[Records from a collection]
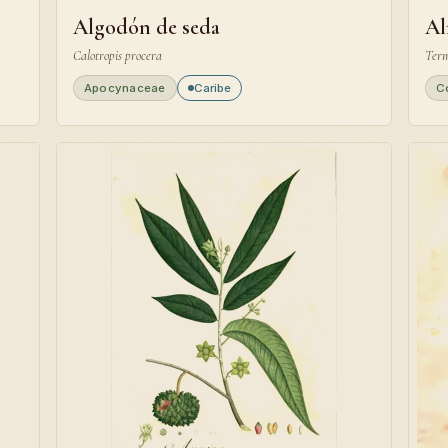
Algodón de seda
Al
Calotropis procera
Term
Apocynaceae
Caribe
C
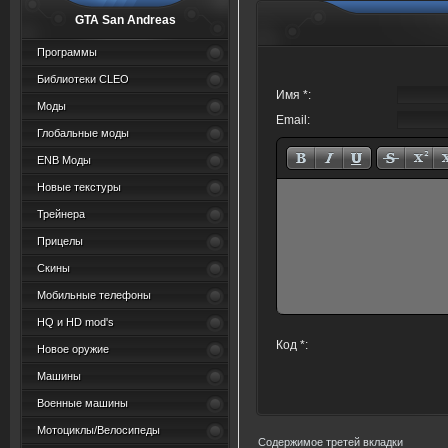
GTA San Andreas
Программы
Библиотеки CLEO
Имя *:
Моды
Email:
Глобальные моды
ENB Моды
Новые текстуры
Трейнера
Прицелы
Скины
Мобильные телефоны
HQ и HD mod's
Код *:
Новое оружие
Машины
Военные машины
Мотоциклы/Велосипеды
Содержимое третей вкладки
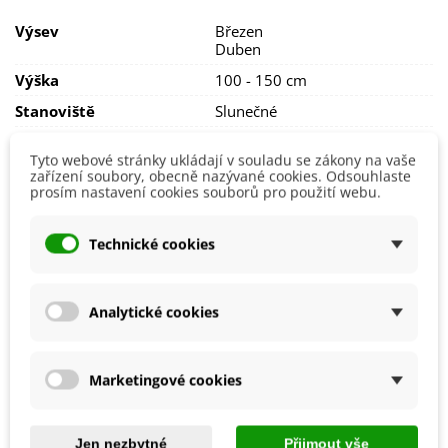
Dopřejeme oleandru
vydatnou zálivku
, klidně jej necháme
Výsev
Březen
stát v misce s vodou
.
Duben
V zimě jej přesuneme
do chladné
a
světlé místnosti
s
Výška
100 - 150 cm
teplotou
5–10 °C
.
Stanoviště
Slunečné
Barva Květů
Červená
Tyto webové stránky ukládají v souladu se zákony na vaše
Růžová
zařízení soubory, obecně nazývané cookies. Odsouhlaste
Doba Kvetení
Červen
prosím nastavení cookies souborů pro použití webu.
Červenec
Srpen
Technické cookies
Možnosti Pěstování
Venku
Mrazuvzdornost
Ne
Analytické cookies
Výrobce
SemenaOnline
Vegetační Doba
Trvalky
Marketingové cookies
Odrůda
Nehybridní
Mohlo by se také hodit
Jen nezbytné
Přijmout vše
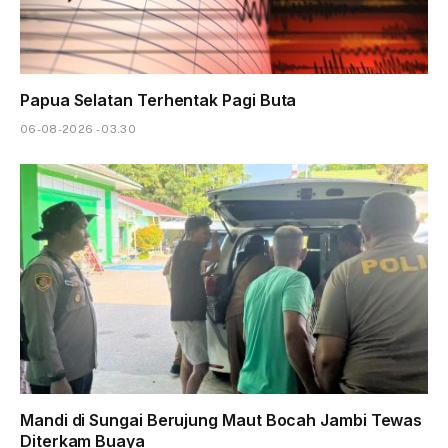
Papua Selatan Terhentak Pagi Buta
06-08-2026 - 03.30
Mandi di Sungai Berujung Maut Bocah Jambi Tewas
Diterkam Buaya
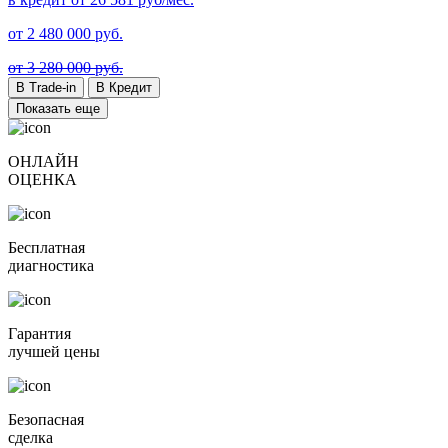
от
2 480 000
руб.
от 3 280 000 руб.
В Trade-in
В Кредит
Показать еще
ОНЛАЙН
ОЦЕНКА
Бесплатная
диагностика
Гарантия
лучшей цены
Безопасная
сделка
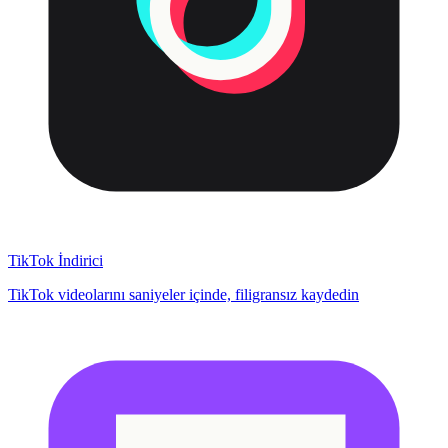
TikTok İndirici
TikTok videolarını saniyeler içinde, filigransız kaydedin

Instructions for the task: Reproduce the data above exactly, but only from the line containing "Doba Kvetení" through the line containing "TikTok İndirici". Omit all pictures.

Your response:
Doba Kvetení
Červen
prosím nastavení cookies souborů pro použití webu.
Červenec
Srpen
Technické cookies
Možnosti Pěstování
Venku
Mrazuvzdornost
Ne
Analytické cookies
Výrobce
SemenaOnline
Vegetační Doba
Trvalky
Marketingové cookies
Odrůda
Nehybridní
Mohlo by se také hodit
Jen nezbytné
Přijmout vše
Papua Selatan Terhentak Pagi Buta
06-08-2026 - 03.30
Mandi di Sungai Berujung Maut Bocah Jambi Tewas
Diterkam Buaya
от
2 480 000
руб.
от 3 280 000 руб.
В Trade-in
В Кредит
Показать еще
ОНЛАЙН
ОЦЕНКА
Бесплатная
диагностика
Гарантия
лучшей цены
Безопасная
сделка
TikTok İndirici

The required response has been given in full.